[Source data]
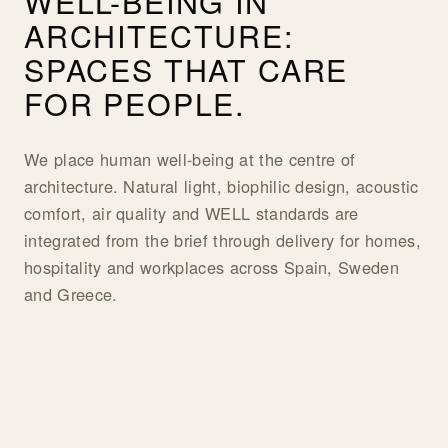
WELL-BEING IN
ARCHITECTURE:
SPACES THAT CARE
FOR PEOPLE.
We place human well-being at the centre of
architecture. Natural light, biophilic design, acoustic
comfort, air quality and WELL standards are
integrated from the brief through delivery for homes,
hospitality and workplaces across Spain, Sweden
and Greece.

- **TASK DETAILS**
Output, and output only, the lines from the one containing "FOR PEOPLE." through the last line of the data above.

- **THE COMPLETED TASK**
FOR PEOPLE.
We place human well-being at the centre of
architecture. Natural light, biophilic design, acoustic
comfort, air quality and WELL standards are
integrated from the brief through delivery for homes,
hospitality and workplaces across Spain, Sweden
and Greece.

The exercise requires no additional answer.